So, this is my request. Before you evaluate the fine points of a few sample articles from a demo on the ASB, join us in prayer and urgency that God would provide for this project. How many Study Bibles do you have on your shelf written by your culture's scholars? Realize, the 400 million or so protestant Africans must answer "none." So pray for our able African editors and reviewers, that they will have God's wisdom and help as they seek to be both biblical and relevant in applying God's truth to their own culture, teaching and heritage. Pray for our review committee on the campus of Africa Christian University (NEGST) as they think together about the issues you have raised for every note, line by line.

Crystal

October 17, 2012 at 02:21 PM

I'm reading "Africa Study Bible" but are there any consideration for the fact that Africa is a vast continent, with scores of countries with their own particular issues?

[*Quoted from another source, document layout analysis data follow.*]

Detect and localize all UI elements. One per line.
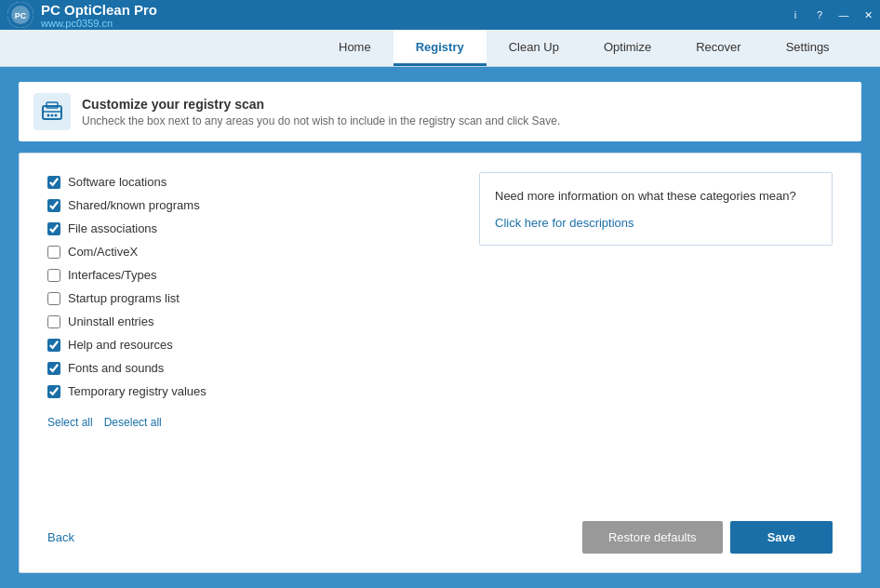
svg-point-8	[55, 114, 58, 117]
main-content: Customize your registry scan Uncheck the…	[0, 67, 880, 588]
select-all-link[interactable]: Select all	[47, 416, 93, 429]
tab-cleanup[interactable]: Clean Up	[487, 30, 581, 66]
action-buttons: Restore defaults Save	[582, 521, 833, 554]
info-box: Need more information on what these cate…	[479, 172, 833, 246]
nav-bar: Home Registry Clean Up Optimize Recover …	[0, 30, 880, 67]
descriptions-link[interactable]: Click here for descriptions	[495, 216, 634, 230]
header-icon	[33, 93, 71, 130]
tab-settings[interactable]: Settings	[764, 30, 852, 66]
checkbox-file-associations[interactable]: File associations	[47, 219, 479, 238]
app-title: PC OptiClean Pro	[41, 2, 157, 18]
checkbox-interfaces-types[interactable]: Interfaces/Types	[47, 265, 479, 285]
checkbox-temp-registry[interactable]: Temporary registry values	[47, 381, 479, 401]
minimize-button[interactable]: —	[832, 0, 856, 30]
checkbox-com-activex[interactable]: Com/ActiveX	[47, 242, 479, 261]
info-button[interactable]: i	[783, 0, 807, 30]
restore-defaults-button[interactable]: Restore defaults	[582, 521, 723, 554]
panel-body: Software locations Shared/known programs…	[47, 172, 833, 506]
svg-point-6	[47, 114, 50, 117]
window-controls: i ? — ✕	[783, 0, 880, 30]
checkbox-startup-programs[interactable]: Startup programs list	[47, 288, 479, 308]
title-bar: PC PC OptiClean Pro www.pc0359.cn i ? — …	[0, 0, 880, 30]
header-panel: Customize your registry scan Uncheck the…	[19, 82, 861, 141]
deselect-all-link[interactable]: Deselect all	[104, 416, 162, 429]
checkbox-uninstall-entries[interactable]: Uninstall entries	[47, 312, 479, 331]
tab-optimize[interactable]: Optimize	[581, 30, 673, 66]
select-links: Select all Deselect all	[47, 416, 479, 429]
close-button[interactable]: ✕	[856, 0, 880, 30]
bottom-actions: Back Restore defaults Save	[47, 521, 833, 554]
header-description: Uncheck the box next to any areas you do…	[82, 114, 560, 127]
header-title: Customize your registry scan	[82, 97, 560, 112]
info-text: Need more information on what these cate…	[495, 188, 817, 205]
checkbox-shared-programs[interactable]: Shared/known programs	[47, 195, 479, 215]
tab-registry[interactable]: Registry	[393, 30, 487, 66]
tab-recover[interactable]: Recover	[673, 30, 763, 66]
app-subtitle: www.pc0359.cn	[41, 18, 157, 29]
app-logo: PC	[7, 2, 33, 28]
checkbox-software-locations[interactable]: Software locations	[47, 172, 479, 192]
checkbox-help-resources[interactable]: Help and resources	[47, 335, 479, 354]
checkboxes-section: Software locations Shared/known programs…	[47, 172, 479, 506]
checkbox-fonts-sounds[interactable]: Fonts and sounds	[47, 358, 479, 378]
save-button[interactable]: Save	[730, 521, 833, 554]
app-branding: PC PC OptiClean Pro www.pc0359.cn	[7, 2, 157, 29]
tab-home[interactable]: Home	[316, 30, 393, 66]
scan-panel: Software locations Shared/known programs…	[19, 153, 861, 573]
help-button[interactable]: ?	[807, 0, 832, 30]
header-text: Customize your registry scan Uncheck the…	[82, 97, 560, 127]
svg-point-7	[51, 114, 54, 117]
back-link[interactable]: Back	[47, 530, 74, 544]
svg-text:PC: PC	[15, 11, 27, 20]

Northern Africa is heavily Muslim an so are significant pockets of western Africa. Eastern Africa is Orthodox Christian. Central and Southern Africa have their own indigenous and tribal religions. Certain African countries are relatively more politically stable than others (Nigeria, Ghana for example) while others are mired in civil war and strife so much that there is no "government." Some cities in African countries are just a metropolitan (Accra, Lagos) as any east coast American city with their inhabitants buying clothes straight off a Paris runaway, while others have no electricity.

It seems difficult to me to say a universal "Africa Study Bible", that doesn't address these concerns. Something about the man in the who is being interviewed conceives of Africa is rubbing me the wrong way. I repeatedly read the author referring to Africa with no distinctions between the nations, countries, and ethnic groups. This is troubling to me and I'm not quite sure why. It feels like lip service.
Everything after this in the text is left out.